• _ACTIVITY_:
Lines that contain "Review" are to be copied from the material, every one of them.

MATERIAL PROVIDED START

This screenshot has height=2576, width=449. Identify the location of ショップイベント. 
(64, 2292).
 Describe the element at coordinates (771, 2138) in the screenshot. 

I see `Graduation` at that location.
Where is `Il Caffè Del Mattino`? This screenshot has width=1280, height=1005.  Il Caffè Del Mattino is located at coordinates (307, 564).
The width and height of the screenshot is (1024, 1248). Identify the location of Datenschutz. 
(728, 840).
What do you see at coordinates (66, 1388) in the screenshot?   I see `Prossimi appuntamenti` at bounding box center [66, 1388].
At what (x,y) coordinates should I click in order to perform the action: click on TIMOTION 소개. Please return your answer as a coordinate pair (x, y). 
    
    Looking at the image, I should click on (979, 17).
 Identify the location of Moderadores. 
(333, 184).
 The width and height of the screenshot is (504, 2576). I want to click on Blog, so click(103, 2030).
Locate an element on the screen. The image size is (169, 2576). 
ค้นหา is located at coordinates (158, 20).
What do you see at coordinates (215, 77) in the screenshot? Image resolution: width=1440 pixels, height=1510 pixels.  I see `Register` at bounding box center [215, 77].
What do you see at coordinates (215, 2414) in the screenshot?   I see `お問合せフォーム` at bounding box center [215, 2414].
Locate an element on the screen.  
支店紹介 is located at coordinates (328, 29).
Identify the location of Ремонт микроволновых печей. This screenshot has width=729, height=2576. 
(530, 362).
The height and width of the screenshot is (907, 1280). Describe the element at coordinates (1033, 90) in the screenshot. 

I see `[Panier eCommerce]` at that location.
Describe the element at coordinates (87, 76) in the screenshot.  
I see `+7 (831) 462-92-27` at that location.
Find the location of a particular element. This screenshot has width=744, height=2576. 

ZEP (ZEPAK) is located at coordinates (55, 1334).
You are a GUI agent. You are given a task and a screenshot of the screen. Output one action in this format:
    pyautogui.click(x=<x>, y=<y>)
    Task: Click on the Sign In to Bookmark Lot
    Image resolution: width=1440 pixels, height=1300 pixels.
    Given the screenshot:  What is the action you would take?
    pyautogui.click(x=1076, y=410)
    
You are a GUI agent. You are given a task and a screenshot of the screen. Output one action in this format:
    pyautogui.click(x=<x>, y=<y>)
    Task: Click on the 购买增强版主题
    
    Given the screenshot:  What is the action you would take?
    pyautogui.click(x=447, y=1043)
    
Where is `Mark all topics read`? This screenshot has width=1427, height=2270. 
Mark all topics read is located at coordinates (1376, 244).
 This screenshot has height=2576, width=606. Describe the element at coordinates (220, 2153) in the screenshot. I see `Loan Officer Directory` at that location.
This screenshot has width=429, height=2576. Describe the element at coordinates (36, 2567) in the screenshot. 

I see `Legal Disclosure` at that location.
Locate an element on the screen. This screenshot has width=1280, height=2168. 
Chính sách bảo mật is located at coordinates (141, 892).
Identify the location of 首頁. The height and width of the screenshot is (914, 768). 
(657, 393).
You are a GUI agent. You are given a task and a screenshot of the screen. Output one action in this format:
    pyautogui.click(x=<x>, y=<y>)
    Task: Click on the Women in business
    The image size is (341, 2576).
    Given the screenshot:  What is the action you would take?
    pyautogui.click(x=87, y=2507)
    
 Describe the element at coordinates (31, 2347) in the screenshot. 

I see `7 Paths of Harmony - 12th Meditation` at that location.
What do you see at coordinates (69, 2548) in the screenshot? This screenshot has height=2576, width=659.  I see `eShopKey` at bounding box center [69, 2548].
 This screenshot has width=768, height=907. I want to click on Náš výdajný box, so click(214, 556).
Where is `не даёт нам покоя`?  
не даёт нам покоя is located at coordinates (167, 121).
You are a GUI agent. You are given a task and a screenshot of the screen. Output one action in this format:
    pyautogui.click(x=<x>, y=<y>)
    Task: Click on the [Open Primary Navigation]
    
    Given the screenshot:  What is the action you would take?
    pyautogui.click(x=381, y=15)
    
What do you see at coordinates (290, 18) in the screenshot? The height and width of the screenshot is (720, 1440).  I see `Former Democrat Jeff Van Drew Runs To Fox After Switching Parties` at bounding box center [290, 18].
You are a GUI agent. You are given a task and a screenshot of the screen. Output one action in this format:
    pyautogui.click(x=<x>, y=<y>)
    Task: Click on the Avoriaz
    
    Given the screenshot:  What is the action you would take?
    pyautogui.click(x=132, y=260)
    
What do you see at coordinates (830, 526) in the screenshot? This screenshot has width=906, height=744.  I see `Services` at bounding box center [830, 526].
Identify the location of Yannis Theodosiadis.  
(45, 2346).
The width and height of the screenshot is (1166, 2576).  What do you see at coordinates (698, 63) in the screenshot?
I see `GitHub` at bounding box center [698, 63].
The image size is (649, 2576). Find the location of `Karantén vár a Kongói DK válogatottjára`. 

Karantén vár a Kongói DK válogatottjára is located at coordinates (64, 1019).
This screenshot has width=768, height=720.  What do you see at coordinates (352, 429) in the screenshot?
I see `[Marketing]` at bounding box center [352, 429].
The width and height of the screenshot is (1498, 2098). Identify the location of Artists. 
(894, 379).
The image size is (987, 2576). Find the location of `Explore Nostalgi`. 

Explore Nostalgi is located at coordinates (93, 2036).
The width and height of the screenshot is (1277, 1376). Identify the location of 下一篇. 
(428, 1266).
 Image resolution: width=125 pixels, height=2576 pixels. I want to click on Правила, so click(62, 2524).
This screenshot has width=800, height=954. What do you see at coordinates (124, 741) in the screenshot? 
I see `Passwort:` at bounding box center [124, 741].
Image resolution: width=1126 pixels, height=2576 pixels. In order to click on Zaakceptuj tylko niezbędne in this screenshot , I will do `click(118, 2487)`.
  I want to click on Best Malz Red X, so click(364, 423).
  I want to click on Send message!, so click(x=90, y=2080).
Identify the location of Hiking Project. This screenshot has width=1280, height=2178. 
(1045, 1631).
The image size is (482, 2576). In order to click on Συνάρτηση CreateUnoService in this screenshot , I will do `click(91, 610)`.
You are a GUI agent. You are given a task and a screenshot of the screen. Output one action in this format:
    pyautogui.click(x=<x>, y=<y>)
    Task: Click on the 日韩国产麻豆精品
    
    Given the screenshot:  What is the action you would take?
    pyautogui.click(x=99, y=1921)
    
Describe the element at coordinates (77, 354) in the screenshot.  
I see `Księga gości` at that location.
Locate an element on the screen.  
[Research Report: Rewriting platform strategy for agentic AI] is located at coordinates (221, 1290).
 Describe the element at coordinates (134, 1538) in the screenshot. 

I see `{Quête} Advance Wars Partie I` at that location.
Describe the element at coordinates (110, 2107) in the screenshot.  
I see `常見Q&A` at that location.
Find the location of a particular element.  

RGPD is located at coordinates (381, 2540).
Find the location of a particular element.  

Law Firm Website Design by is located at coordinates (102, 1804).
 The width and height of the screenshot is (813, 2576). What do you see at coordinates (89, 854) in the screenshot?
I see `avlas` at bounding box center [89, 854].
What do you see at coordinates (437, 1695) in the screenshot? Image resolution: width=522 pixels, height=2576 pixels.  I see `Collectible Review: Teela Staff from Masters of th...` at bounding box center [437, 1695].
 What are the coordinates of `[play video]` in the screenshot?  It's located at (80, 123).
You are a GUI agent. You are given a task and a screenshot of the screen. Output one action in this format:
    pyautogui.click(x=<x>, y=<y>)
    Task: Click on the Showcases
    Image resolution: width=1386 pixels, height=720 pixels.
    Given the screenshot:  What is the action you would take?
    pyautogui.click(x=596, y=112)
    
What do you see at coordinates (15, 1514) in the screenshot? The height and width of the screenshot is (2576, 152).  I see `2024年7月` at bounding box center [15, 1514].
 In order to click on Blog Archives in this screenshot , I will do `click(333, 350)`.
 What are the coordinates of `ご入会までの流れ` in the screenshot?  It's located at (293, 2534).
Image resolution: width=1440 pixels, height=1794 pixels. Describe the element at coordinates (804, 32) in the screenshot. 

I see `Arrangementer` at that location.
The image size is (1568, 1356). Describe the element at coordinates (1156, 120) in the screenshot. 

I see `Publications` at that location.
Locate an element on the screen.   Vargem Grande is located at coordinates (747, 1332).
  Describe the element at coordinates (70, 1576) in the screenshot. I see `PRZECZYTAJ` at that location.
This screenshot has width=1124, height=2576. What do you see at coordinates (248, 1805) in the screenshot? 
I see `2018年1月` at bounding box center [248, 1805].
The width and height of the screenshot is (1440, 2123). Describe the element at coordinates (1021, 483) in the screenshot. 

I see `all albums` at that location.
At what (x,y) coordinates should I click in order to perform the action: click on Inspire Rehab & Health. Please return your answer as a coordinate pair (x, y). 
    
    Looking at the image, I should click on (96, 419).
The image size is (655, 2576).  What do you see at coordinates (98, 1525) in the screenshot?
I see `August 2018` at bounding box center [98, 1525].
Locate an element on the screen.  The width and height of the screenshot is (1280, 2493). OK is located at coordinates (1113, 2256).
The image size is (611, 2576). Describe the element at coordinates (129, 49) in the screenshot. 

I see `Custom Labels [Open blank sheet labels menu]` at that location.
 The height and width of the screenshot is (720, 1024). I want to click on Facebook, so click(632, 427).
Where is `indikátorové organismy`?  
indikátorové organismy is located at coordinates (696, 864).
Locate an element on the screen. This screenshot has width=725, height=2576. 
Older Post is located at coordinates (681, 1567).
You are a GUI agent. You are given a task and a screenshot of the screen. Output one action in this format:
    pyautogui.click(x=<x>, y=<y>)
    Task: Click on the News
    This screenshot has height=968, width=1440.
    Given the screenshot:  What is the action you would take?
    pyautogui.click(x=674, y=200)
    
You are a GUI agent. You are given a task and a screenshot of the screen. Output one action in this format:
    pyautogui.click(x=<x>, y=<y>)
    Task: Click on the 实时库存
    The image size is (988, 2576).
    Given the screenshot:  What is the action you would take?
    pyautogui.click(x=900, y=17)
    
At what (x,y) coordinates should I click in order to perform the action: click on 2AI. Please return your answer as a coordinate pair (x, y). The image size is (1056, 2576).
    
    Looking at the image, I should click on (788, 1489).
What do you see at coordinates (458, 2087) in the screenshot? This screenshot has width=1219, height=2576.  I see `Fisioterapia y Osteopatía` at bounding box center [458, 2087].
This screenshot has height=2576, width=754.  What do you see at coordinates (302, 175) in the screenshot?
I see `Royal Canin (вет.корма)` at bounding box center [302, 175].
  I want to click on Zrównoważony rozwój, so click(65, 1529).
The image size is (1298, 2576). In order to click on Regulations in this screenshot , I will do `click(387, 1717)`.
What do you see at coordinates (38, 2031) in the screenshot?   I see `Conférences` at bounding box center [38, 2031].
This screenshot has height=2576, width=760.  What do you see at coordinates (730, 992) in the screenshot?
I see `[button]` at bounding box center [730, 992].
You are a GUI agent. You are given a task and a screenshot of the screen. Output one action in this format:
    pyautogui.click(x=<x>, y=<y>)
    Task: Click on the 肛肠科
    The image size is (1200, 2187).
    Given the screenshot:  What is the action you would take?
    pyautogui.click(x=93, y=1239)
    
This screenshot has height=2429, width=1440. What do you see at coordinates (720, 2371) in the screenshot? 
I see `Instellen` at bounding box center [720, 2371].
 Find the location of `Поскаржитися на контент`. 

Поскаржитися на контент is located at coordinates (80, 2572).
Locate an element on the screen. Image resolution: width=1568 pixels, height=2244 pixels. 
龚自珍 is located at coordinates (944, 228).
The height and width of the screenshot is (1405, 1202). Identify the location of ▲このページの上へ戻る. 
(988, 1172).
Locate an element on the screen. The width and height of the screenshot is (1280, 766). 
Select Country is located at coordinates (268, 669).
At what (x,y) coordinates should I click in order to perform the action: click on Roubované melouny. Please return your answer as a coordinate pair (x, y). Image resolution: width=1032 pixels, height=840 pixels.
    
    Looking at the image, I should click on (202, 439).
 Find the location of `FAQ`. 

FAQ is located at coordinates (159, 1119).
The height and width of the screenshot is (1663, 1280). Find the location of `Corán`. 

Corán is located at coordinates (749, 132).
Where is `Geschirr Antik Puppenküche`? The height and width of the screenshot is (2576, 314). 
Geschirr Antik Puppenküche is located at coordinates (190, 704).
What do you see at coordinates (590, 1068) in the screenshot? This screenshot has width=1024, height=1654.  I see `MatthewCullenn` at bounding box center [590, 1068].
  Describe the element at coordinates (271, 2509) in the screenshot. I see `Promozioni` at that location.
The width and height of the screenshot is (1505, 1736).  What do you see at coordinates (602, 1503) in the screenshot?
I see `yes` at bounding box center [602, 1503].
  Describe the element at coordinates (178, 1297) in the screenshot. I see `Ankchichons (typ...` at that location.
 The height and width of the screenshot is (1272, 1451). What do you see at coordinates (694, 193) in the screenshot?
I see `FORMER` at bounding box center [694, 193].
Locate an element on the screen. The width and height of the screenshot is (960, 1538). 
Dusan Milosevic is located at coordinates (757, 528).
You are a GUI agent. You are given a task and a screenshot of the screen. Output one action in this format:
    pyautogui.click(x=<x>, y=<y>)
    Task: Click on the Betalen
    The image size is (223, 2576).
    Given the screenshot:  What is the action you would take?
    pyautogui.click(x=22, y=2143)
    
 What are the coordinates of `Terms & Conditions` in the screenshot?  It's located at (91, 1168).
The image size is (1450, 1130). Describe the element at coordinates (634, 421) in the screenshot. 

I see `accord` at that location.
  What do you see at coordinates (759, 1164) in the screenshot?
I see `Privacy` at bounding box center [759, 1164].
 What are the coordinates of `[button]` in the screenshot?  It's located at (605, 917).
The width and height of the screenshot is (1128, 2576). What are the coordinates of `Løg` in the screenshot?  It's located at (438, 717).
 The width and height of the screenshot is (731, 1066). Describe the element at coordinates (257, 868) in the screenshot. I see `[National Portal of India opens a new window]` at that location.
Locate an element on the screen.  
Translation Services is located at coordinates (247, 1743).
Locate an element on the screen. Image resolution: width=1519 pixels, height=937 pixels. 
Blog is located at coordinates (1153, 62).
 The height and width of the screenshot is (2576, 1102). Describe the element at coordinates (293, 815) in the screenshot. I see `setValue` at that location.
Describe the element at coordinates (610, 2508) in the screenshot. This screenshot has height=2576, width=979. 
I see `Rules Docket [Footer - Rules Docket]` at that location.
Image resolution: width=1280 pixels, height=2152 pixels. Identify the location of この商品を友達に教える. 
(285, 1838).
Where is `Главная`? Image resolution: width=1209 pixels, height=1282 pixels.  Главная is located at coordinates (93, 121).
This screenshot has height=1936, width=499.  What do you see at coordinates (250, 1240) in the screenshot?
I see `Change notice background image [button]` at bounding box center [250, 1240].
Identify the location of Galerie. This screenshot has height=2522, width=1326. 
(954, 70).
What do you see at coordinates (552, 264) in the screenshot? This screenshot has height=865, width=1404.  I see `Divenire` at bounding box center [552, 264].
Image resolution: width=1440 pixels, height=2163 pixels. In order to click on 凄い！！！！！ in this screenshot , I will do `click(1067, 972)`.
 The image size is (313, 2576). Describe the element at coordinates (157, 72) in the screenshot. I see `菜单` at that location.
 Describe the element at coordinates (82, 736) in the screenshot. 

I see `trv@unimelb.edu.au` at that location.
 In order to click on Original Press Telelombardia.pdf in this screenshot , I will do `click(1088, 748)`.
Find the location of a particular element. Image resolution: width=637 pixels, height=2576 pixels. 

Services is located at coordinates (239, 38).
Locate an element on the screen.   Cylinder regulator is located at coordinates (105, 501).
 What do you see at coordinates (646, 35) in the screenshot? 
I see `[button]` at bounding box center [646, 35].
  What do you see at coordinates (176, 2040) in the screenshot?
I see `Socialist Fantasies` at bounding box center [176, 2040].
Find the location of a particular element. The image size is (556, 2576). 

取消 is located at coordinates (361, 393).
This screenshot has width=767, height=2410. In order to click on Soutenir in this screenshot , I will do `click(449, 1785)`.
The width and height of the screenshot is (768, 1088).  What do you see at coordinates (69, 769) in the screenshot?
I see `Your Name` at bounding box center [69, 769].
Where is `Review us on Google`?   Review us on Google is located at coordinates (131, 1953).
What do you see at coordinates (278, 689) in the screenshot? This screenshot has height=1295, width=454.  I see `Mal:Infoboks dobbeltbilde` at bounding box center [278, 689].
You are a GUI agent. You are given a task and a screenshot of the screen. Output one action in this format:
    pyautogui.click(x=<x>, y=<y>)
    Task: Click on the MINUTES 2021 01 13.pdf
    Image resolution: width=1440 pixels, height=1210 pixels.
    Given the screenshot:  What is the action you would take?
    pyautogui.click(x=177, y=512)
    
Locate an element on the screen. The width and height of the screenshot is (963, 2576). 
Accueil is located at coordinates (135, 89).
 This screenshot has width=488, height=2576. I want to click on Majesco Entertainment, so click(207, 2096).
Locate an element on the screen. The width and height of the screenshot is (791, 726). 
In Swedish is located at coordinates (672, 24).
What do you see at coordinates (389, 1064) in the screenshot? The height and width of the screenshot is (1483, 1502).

MATERIAL PROVIDED END

• _THE ANSWER_:
What do you see at coordinates (437, 1695) in the screenshot? Image resolution: width=522 pixels, height=2576 pixels.  I see `Collectible Review: Teela Staff from Masters of th...` at bounding box center [437, 1695].
Where is `Review us on Google`?   Review us on Google is located at coordinates (131, 1953).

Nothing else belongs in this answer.